Received: 25 October 2015

Accepted: 2 February 2016

Published: 12 February 2016



The exact pathophysiology of cluster headache is unclear. We examined the influence of interneurons on the trigemino-facial reflex arch and the effect of oxygen, by using the nociception specific blink reflex parameters.


There is no significant effect of oxygen, immediately and over time, on the nociception specific blink reflex parameters in ten male patients during the active phase of cluster headache, outside attacks. Also, there is no significant difference between the symptomatic and asymptomatic side. None of the subjects experienced a cluster headache attack during study participation. We therefore present the collected data as reference values of nociception specific trigeminal stimulation and the effect of oxygen on nociception specific blink reflex parameters.

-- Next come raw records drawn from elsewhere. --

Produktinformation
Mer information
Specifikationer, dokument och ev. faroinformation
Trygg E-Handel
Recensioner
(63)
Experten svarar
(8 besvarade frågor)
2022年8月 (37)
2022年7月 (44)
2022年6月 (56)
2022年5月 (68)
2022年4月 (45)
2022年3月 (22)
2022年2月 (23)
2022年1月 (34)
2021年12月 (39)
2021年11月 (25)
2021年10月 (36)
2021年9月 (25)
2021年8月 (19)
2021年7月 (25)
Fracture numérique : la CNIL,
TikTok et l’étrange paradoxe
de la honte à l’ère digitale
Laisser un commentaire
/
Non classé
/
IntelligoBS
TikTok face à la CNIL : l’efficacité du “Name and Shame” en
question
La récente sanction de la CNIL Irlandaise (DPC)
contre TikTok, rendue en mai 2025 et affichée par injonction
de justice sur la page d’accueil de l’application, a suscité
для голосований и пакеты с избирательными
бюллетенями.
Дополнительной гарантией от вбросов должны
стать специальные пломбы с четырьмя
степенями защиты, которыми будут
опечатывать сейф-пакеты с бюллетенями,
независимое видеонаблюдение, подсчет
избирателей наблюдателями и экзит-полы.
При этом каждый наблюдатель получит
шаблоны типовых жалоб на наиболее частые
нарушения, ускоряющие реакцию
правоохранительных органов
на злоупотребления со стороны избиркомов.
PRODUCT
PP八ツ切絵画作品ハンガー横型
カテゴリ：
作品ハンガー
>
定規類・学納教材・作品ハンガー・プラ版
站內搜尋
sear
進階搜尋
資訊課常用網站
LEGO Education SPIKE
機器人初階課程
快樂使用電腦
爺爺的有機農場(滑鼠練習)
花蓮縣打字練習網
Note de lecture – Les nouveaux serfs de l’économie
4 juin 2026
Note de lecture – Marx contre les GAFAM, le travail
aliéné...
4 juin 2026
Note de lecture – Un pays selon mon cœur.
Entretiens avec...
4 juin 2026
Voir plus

The nociception specific blink reflex seems not a suitable instrument for exploring the pathophysiology of cluster headache.


  • Cluster headache
  • Nociception specific blink reflex
  • Oxygen therapy
  • Normal values


The exact pathophysiology of cluster headache (CH) is unclear. Previous studies have shown that 100% oxygen (O2) therapy is a notable CH attack reliever [1]. Exactly how oxygen exerts its pain reducing effect in patients with CH is uncertain, but it is shown to directly or indirectly cause vasoconstriction. Indirect vasoconstriction can be the result of a possible action on the parasympathetic outflow from the superior salivatory nucleus, as is shown in rats [2].

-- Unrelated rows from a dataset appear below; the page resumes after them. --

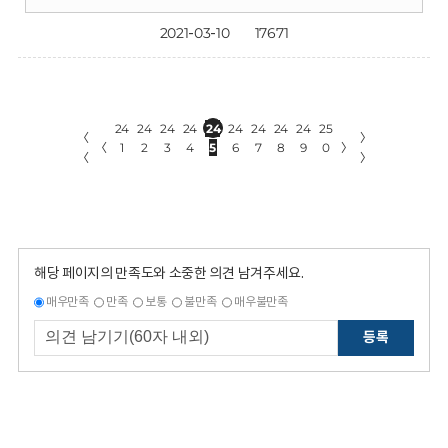
2021-03-10
17671
24
24
24
24
24
24
24
24
24
25
〈
〉
〈
1
2
3
4
5
6
7
8
9
0
〉
〈
〉
해당 페이지의 만족도와 소중한 의견 남겨주세요.
매우만족
만족
보통
불만족
매우불만족
등록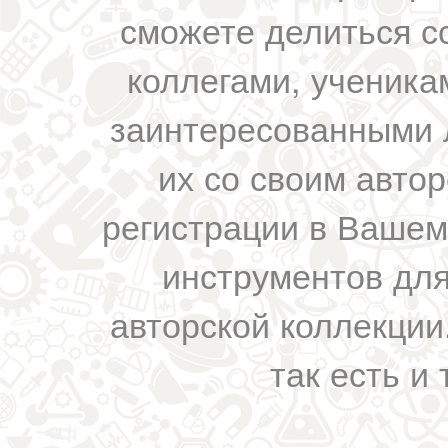
сможете делиться с
коллегами, ученика
заинтересованными 
их со своим авто
регистрации в Вашем
инструментов для
авторской коллекции.
так есть и 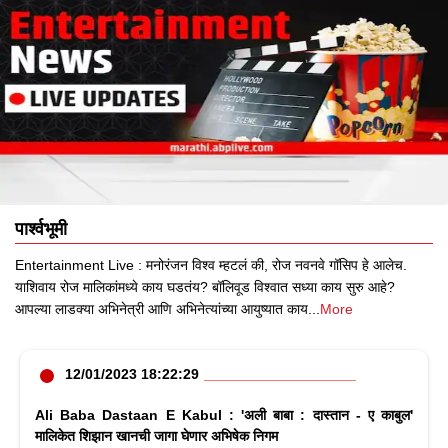
पार्श्वभूमी
Entertainment Live : मनोरंजन विश्व म्हटलं की, रोज नवनवे गॉसिप हे आलेच.
याशिवाय रोज मालिकांमध्ये काय घडतंय? बॉलिवूड विश्वात सध्या काय सुरु आहे?
आपल्या लाडक्या अभिनेत्री आणि अभिनेत्यांच्या आयुष्यात काय
...
More
12/01/2023 18:22:29
Ali Baba Dastaan E Kabul : 'अली बाबा : दास्तान - ए काबुल'
मालिकेत शिझान खानची जागा घेणार अभिषेक निगम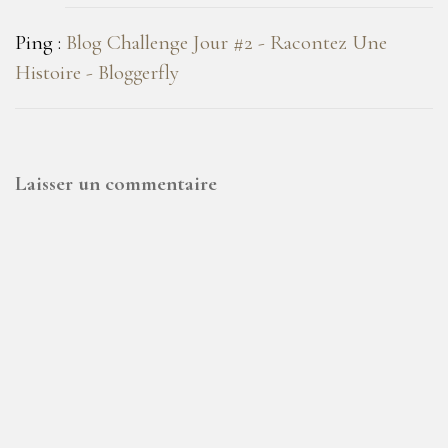
Ping :
Blog Challenge Jour #2 - Racontez Une
Histoire - Bloggerfly
Laisser un commentaire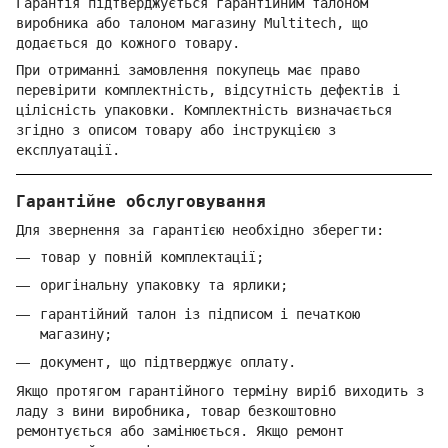
Гарантія підтверджується гарантійним талоном
виробника або талоном магазину Multitech, що
додається до кожного товару.
При отриманні замовлення покупець має право
перевірити комплектність, відсутність дефектів і
цілісність упаковки. Комплектність визначається
згідно з описом товару або інструкцією з
експлуатації.
Гарантійне обслуговування
Для звернення за гарантією необхідно зберегти:
товар у повній комплектації;
оригінальну упаковку та ярлики;
гарантійний талон із підписом і печаткою
магазину;
документ, що підтверджує оплату.
Якщо протягом гарантійного терміну виріб виходить з
ладу з вини виробника, товар безкоштовно
ремонтується або замінюється. Якщо ремонт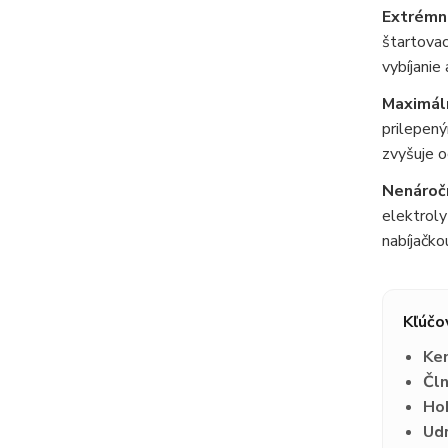
Extrémna
štartovac
vybíjanie
Maximáln
prilepen
zvyšuje o
Nenáročn
elektroly
nabíjačko
Kľúčo
Kem
Čln
Hob
Udr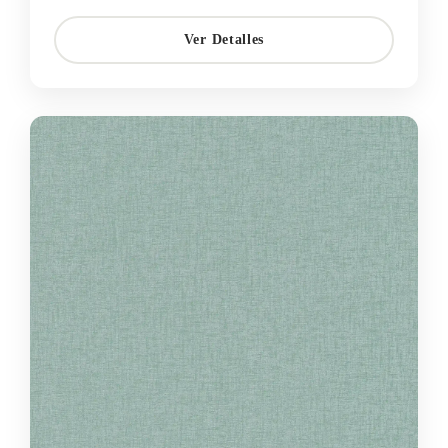
Ver Detalles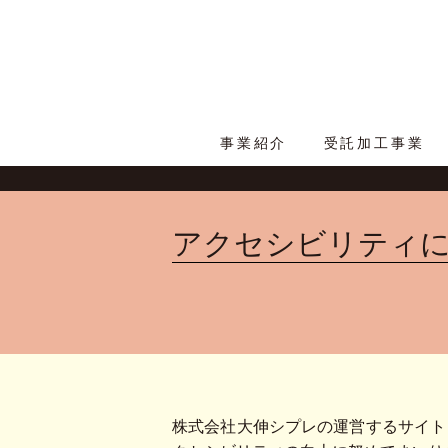
事業紹介
受託加工事業
アクセシビリティ
株式会社大伸シプレの運営するサイト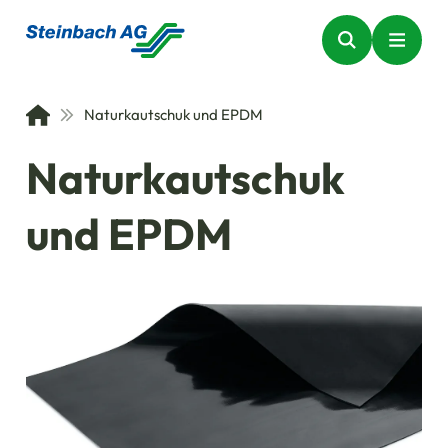
Naturkautschuk und EPDM
Naturkautschuk
und EPDM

The blink reflex (BR) is a brainstem reflex, elicited through stimulation of the supraorbital nerve, derived from the first branch of the trigeminal nerve, resulting in a bilateral blink reaction of the eyelids through the facial nerve. The BR is composed of an early pontine response (R1), and a late medullary response (R2) [3]. R1 is oligosynaptic, ipsilateral and not clinically visible, whereas R2 is polysynaptic, bilateral and clinically observable [4]. A nociception specific blink reflex (nBR) can be elicited by transcutaneously selectively stimulating superficial nociceptive A-delta fibers of the supraorbital nerve with a concentric planar stimulating electrode. The response consists of only a bilateral R2. Using the nBR, the function of the afferent trigeminal and efferent facial nerves and their central connections can be assessed [3].

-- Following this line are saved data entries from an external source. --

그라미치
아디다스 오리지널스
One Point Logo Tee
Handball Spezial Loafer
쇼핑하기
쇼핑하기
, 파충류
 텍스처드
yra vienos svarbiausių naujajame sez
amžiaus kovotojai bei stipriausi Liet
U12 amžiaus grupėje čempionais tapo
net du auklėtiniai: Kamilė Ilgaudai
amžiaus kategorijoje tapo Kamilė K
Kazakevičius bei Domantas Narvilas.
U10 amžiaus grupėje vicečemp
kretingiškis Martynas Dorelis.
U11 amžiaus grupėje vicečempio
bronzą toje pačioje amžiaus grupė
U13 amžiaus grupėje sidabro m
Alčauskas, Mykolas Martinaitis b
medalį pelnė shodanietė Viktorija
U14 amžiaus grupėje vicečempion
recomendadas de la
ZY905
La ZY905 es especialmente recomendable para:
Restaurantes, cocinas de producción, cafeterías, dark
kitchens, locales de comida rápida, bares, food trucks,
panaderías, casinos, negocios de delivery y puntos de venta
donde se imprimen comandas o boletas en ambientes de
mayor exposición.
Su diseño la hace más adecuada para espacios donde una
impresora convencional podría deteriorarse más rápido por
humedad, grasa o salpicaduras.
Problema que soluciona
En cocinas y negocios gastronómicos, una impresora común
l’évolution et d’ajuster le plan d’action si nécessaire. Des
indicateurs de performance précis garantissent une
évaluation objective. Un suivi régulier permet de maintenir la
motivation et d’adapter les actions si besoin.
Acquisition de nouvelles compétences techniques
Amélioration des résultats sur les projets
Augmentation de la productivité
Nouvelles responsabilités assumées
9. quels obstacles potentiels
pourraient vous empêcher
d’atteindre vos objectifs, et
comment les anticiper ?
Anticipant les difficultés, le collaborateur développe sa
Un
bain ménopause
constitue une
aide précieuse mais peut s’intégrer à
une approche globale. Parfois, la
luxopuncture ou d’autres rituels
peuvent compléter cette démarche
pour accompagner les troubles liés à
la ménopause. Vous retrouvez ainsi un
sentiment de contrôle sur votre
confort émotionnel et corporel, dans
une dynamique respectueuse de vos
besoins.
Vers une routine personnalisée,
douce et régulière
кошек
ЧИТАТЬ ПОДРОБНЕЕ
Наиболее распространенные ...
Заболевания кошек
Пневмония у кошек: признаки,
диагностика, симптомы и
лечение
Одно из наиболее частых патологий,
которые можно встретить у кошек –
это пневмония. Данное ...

We wanted to examine the influence of interneurons on the trigemino-facial reflex arch and the effect of high-flow (12 liter/minute (L/min)) O2 by using the nBR and its parameters. However, none of the subjects experienced a CH attack during study participation, despite the fact that all of the subjects were in a cluster period at the time. This was possibly due to a preventive effect of nociception specific trigeminal stimulation on CH attacks [5]. We therefore present the data as reference values of the nBR parameters in patients in a cluster period outside a CH attack and the effect of high-flow O2 inhalation.


Information concerning study population, in- and exclusion, equipment and questionnaires was already described in a previous publication [5]. The study was approved by the local ethics committee. All patients gave written informed consent. The study terminated early because none of the patients experienced a CH attack during clinical study time. One patient was excluded because the diagnosis of CH was questioned following study participation. CH patients were not compared to healthy controls; the baseline measurement was considered a control.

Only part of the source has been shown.